Students one will only be permitted to answer questions about geography on the test and will fail any problems or questions about other social science subjects.
Student two will only be allowed to respond to questions that appear in the textbook (which he has memorised) and will be unable to respond to any other questions.
Student three will be able to reasonably solve all of the exam questions.
Machine Learning algorithms behave similarly to our three students, with the algorithm's model occasionally resembling that of the first student. They only learn from a tiny portion of the training dataset, which is known as underfitting.
Like the second student, the model will occasionally memorise the whole training dataset. On known cases, they function admirably, but on unseen data or unknown occurrences, they fall short. The model is termed to be Overfitting in such circumstances.
And it's a good fit when the model performs well in both the training dataset and the unseen data or unknown cases, such as student three.
Ways to Prevent Overfitting or Underfitting
Detecting overfitting or underfitting is helpful, but it is not a solution to the problem. Fortunately, you have a variety of alternatives to choose from. A handful of the more common options are shown here.

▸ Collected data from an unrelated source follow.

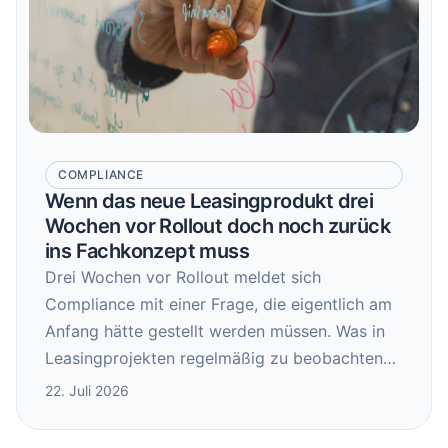
DE
EN
COMPLIANCE
Kontakt
Wenn das neue Leasingprodukt drei
Wochen vor Rollout doch noch zurück
ins Fachkonzept muss
Drei Wochen vor Rollout meldet sich
Compliance mit einer Frage, die eigentlich am
Anfang hätte gestellt werden müssen. Was in
Leasingprojekten regelmäßig zu beobachten
ist – und wie sich das systematisch vermeiden
22. Juli 2026
lässt.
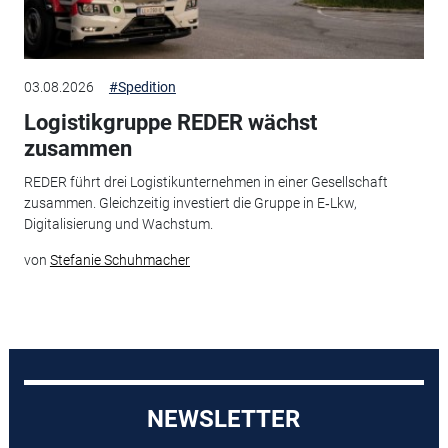
03.08.2026
#Spedition
Logistikgruppe REDER wächst
zusammen
REDER führt drei Logistikunternehmen in einer Gesellschaft
zusammen. Gleichzeitig investiert die Gruppe in E‑Lkw,
Digitalisierung und Wachstum.
von
Stefanie Schuhmacher
NEWSLETTER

Underfitting may be remedied by moving on and experimenting with different machine learning methods. Nonetheless, it serves as a nice counterpoint to the issue of overfitting.
Preventing underfitting and overfitting
There are several techniques to avoid overfitting, and a few of them are included here.

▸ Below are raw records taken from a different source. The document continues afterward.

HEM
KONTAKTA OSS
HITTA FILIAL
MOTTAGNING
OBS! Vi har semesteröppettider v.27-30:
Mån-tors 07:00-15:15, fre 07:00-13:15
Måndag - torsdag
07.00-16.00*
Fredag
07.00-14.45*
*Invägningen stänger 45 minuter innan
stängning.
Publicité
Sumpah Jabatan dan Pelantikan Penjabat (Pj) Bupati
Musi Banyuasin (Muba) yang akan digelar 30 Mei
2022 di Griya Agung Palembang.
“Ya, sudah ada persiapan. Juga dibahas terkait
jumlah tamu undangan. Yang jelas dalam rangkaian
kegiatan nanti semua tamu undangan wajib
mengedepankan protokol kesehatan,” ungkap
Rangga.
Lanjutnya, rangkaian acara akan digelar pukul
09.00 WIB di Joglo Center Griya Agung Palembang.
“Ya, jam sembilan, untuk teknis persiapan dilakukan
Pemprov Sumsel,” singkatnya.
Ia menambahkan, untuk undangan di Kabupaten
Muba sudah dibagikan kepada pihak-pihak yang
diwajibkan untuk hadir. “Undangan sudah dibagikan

Regularization is a technique for lowering model variance by imposing a penalty on the input parameters with the largest coefficients. There are a variety of approaches for reducing noise and outliers in a model, including L1 regularisation, Lasso regularisation, dropout, and so on.
Underfitting occurs when the data characteristics become too consistent, preventing the model from identifying the prevailing trend. More complexity and variance are incorporated into the model when the degree of regularisation is reduced, allowing the model to be successfully trained.
Adding more data
When your model fails to generalise to fresh data, it is overfitting. That is to say, the data it was trained on is not indicative of the data it would encounter in the field. Retraining your algorithm with a larger, richer, and more varied data set should help it perform better.
Unfortunately, obtaining more data might be challenging due to the high cost of collecting it or the fact that only a few samples are created on a regular basis. It could be a good idea to utilise data augmentation in that scenario.
Use Data augmentation
Data augmentation, which is less expensive than training with extra data, is an alternative to the former. You can make the current data sets look varied if you are unable to acquire new data on a regular basis.
Data augmentation alters the appearance of a data sample each time it is processed by the model. The procedure makes each data set look unique to the model and prevents it from learning the data sets' features.
(Related reading: Cost function in machine learning)
Increase the duration of training
As previously noted, ending training too soon might lead to an underfit model. As a result, it can be prevented by prolonging the training period. However, it's critical to avoid overtraining and, as a result, overfitting. It will be crucial to strike a balance between the two possibilities.
Select Specific features
Specific characteristics are utilised to determine a specified outcome in any model. If there aren't enough predictive features, new features, or features that are more important, should be added.
You could, for example, add additional hidden neurons to a neural network or more trees to a random forest. This procedure will add complexity to the model, resulting in improved training outcomes. (from)
Overfitting is a modelling mistake in which the model creates bias by being too closely linked to the data set. Overfitting limits the model's usefulness to its own data set and renders it useless to other data sets.Ensembling, data augmentation, data simplification, and cross-validation are some of the approaches used to avoid overfitting.